Tuesday, April 22, 2014

Kari's Friendly Earth Day Soapbox

About 15 years ago I reached some kind of crack in the sidewalk of my life--nothing discernible happened, or at least nothing stands out in my memory. I just decided that if I really couldn't eat anything that looked like the animal it used to be, that maybe it was time to be honest with myself and just stop eating meat.

So I did. I had some leftover cocktail weenies from a New Year's party one January 1st and that was it, no more meat.

I wasn't a squeamish vegetarian, I still cooked a Thanksgiving turkey for my family and I made pork ribs and steak for my husband and sons.

I learned about the health benefits of being vegetarian, and got pretty excited about what someone at a women's retreat I attended called  "eating close to the earth." Obviously, eating no animals meant no feeding, watering, transporting, processing or packaging animals.

Eventually my sons grew into teens and the two oldest--both for environmental reasons--chose to stop eating meat. My husband got the ultimatum from his doc "get your cholesterol down or you're going on medication" and with side effects like muscle weakness, he was ready to get radical to stay off the drugs.

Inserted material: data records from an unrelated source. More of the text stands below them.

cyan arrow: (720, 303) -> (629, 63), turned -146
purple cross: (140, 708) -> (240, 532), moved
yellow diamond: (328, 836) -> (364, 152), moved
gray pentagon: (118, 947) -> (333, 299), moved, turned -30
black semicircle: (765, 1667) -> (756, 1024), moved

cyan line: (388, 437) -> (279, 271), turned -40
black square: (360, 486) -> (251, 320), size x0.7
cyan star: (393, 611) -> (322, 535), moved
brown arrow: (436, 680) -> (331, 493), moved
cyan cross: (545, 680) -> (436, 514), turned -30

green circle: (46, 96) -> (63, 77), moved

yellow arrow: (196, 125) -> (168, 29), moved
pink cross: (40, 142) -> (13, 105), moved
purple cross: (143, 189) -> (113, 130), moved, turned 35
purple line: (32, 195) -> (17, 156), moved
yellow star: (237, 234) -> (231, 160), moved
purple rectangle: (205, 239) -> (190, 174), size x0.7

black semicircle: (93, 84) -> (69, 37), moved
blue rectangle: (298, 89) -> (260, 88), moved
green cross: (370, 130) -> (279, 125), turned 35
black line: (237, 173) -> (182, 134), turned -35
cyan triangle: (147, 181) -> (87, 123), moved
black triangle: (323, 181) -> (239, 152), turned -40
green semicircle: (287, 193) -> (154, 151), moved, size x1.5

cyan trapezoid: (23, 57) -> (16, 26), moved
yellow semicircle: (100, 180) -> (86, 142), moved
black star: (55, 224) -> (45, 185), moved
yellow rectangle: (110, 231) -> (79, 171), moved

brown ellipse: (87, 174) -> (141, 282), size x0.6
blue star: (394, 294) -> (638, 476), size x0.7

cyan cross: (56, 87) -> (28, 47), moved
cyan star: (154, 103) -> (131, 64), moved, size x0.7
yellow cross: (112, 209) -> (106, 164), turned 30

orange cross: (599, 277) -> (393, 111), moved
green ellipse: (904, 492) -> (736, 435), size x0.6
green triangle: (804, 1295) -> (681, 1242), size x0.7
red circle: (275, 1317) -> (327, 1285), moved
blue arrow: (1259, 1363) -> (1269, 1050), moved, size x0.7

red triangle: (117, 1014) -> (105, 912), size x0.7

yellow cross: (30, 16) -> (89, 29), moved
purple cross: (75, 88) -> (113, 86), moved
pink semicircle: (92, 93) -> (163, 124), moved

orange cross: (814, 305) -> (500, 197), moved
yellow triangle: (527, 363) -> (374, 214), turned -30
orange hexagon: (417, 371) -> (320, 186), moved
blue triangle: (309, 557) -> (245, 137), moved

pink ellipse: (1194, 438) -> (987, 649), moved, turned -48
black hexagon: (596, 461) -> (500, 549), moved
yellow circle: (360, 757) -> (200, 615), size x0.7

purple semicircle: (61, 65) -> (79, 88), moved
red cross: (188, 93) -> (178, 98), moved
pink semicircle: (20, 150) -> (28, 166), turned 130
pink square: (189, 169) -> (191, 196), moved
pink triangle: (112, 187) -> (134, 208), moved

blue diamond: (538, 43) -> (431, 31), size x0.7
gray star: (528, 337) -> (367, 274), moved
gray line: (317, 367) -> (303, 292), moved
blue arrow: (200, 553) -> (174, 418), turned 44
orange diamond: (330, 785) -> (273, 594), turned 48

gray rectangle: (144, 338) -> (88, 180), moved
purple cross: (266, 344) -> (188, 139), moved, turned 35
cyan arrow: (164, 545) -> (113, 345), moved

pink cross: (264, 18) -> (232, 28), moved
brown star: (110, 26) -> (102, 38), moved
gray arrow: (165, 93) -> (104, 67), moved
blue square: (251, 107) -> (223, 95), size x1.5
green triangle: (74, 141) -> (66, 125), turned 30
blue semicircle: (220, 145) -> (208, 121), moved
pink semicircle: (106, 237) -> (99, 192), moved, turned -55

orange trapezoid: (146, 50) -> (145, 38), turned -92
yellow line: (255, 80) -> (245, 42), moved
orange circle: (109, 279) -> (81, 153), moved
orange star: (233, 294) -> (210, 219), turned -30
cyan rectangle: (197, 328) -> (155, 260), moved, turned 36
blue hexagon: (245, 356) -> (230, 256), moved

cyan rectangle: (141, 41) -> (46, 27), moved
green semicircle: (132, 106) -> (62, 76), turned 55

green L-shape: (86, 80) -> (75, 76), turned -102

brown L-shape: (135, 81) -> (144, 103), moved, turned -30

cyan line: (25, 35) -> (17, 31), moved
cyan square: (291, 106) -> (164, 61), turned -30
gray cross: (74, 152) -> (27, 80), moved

After all these years I had come to the point where I was not cooking meat at home, and after one final turkey carcass-picking incident, I ruled all meat had to come in our house ready to consume or be prepared by other people when I was not anywhere nearby. And good lord please don't let me smell it.

I thought when my oldest son, the one we always called a carnivore, went veg that I'd never see a more surprising change. But when my husband decided to stop eating meat, I wondered if I was living in some soap opera world where an evil family had made eternal winter in our town and somehow made my husband a completely new man. But he was all in and still the same great guy, no evil Carradine plan was at work, apparently.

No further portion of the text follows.